Cada vez que conseguía salir del aterrador estado onírico, Julia estaba allí, una mano fresca y fuerte que la sujetaba y le impedía caer en los abismos sin fondo de la locura más absoluta. Isabel gritó en sueños y vomitó una bilis mucilaginosa y maloliente, y siguió gritando hasta que su alma hubo limpiado el pánico ancestral y viscoso que rezumaba de todos los rincones de su mente. Soñó con ciudades submarinas y templos ciclópeos, con mares de aguas pútridas y cielos sin nubes donde brillaban soles extraños. Y al final, aferrando la extraña estrella de piedra, sucumbió gozosa a la llamada de un vacío silencioso y oscuro que la dejó, acurrucada e inerte, entre los brazos de un amante Morfeo.

Despertó más calmada, con el regusto de boca y el dolor de cabeza más terribles desde que había terminado la carrera de Periodismo. A su lado, la media melena de una Julia dormida resplandecía flamígera al sol de la mañana. Despacio, sintiendo el cansancio en cada una de sus articulaciones, se levantó de la cama y se obligó a caminar hasta el cuarto de baño. Abrió el grifo del agua fría de la ducha y se desprendió de las malolientes ropas con torpeza. Apoyada en los azulejos, dejó que el chorro de agua casi helada le corriera nuca abajo durante un buen rato, hasta que sintió los dedos gélidos del primer escalofrío recorrer fugaces su espina dorsal. Salió de la ducha, se secó el cuerpo a conciencia, se vistió con lo más cómodo que pudo encontrar en el armario y se sentó en el sofá.

El penetrante aroma del café recién hecho que invadió sus fosas nasales deshizo el trance en el que estaba sumida, y al levantar la cabeza vio reflejada en la pantalla a Julia, envuelta en una toalla, sosteniendo una taza del humeante y precioso néctar mientras contemplaba el ocasional ir y venir de la calle apoyada en la jamba de uno de los balcones. Isabel meneó la cabeza y chasqueó la lengua. Había estado tan absorta que ni siquiera la había oído despertarse, ducharse y ponerse a trajinar con la cafetera.

—Buenos días —saludó ésta volviéndose al oírla rebullir en el sofá—. Tienes mejor aspecto que ayer —añadió con una ligera sonrisa. Su rostro también mostraba los síntomas de haber pasado una noche complicada, aunque Isabel sabía que se debía a una razón muy distinta de la suya.

—Lo siento mucho, no debí beber tanto —dijo apesadumbrada. Se sorprendió de la ronquera que se le pegaba a la garganta como el antiguo papel atrapamoscas.

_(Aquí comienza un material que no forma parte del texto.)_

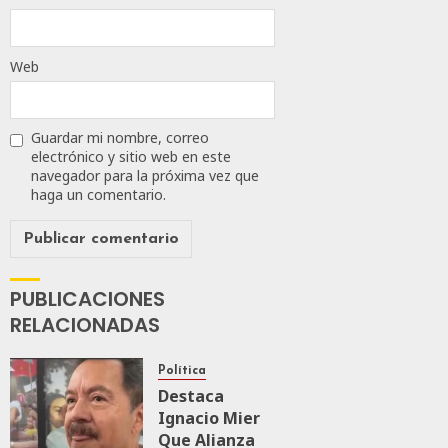
Web
Guardar mi nombre, correo
electrónico y sitio web en este
navegador para la próxima vez que
haga un comentario.
PUBLICACIONES
RELACIONADAS
Política
Destaca
Ignacio Mier
Que Alianza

—No te preocupes por eso —replicó Julia, haciendo un gesto con la mano—. Yo también he sufrido lo mío, así que sé exactamente qué se siente. Lo único que importa —añadió apurando el café—, es que has visto el nuevo día. Otros no lo consiguieron. —Posó la taza en la mesita—. Voy a vestirme y desayunamos, ¿vale?

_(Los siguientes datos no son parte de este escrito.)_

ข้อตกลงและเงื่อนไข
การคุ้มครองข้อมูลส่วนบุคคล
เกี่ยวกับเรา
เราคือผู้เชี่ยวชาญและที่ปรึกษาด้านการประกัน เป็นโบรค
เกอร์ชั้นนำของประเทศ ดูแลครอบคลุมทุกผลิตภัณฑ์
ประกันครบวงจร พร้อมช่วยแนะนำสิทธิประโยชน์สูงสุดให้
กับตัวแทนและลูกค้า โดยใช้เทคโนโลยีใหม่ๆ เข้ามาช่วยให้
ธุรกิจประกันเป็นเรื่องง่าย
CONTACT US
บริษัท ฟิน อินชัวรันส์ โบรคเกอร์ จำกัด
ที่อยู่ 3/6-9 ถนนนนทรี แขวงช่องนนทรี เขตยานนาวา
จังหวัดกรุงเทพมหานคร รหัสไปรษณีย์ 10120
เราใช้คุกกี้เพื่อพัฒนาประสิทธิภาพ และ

Isabel había terminado de preparar un frugal tentempié cuando Julia apareció vestida con unos tejanos y un suéter de algodón blanco y grueso. Las dos se comieron las tostadas, el yogur y sendos vasos de leche en silencio. No era fácil proveerse de alimentos frescos, pero trabajar en un diario importante tenía sus ventajas, y una de ellas era el tener ciertas
amistades
en el mercado negro. Después del desayuno, ambas mujeres se sentaron en el sofá del salón.

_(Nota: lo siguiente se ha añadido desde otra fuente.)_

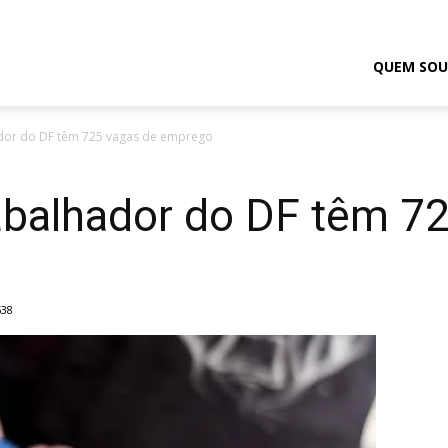
odrigo
QUEM SOU
dor do DF têm 725 vagas de emprego
elmasso
abalhador do DF têm 7
538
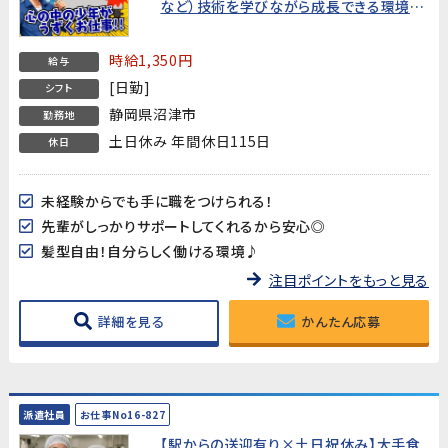
など）技術を学びながら成長できる環境で
す【充実の入社特典/手当♪新しいスタート
を応援します!】
時給1,350円
給与
[日勤]
シフト
静岡県沼津市
勤務地
土日休み 年間休日115日
休日
未経験からでも手に職をつけられる！
先輩がしっかりサポートしてくれるから安心◎
髪型自由！自分らしく働ける環境♪
注目ポイントをもっと見る
詳細を見る
かんたん応募
派遣社員
お仕事No16-827
【駅からの送迎有り×土日祝休み】大手食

—Veamos qué podemos sacar en claro —dijo Julia poniendo encima de la mesita una serie de carpetas que sacó de su maletín. La periodista hizo lo propio con las fotos y los faxes que le había enviado Joan y estuvieron un rato cotejando informaciones y tratando de hallar algún cabo por donde empezar la investigación. Isabel aprovechó para contarle toda la verdad acerca de los sueños que sufría y también para ampliar los detalles del incidente del barco. Julia la escuchó en silencio mientras sus manos jugueteaban con el extraño medallón.

Julia le dijo que el trocito de papel cubierto de símbolos ya no tenía relevancia. Sin embargo, los informes del laboratorio de la policía científica eran inconclusos, pues la tierra hallada en los zapatos y la ropa del malogrado profesor podía provenir de cualquier región del globo. Por otro lado, la composición de la sustancia desconocida coincidía con otros análisis que la organización vaticana había obtenido de las monstruosidades, a las que llamaban
byakhees
, lo que no hacía más que ratificar la hipótesis inicial, pero sin aportar nada más concluyente.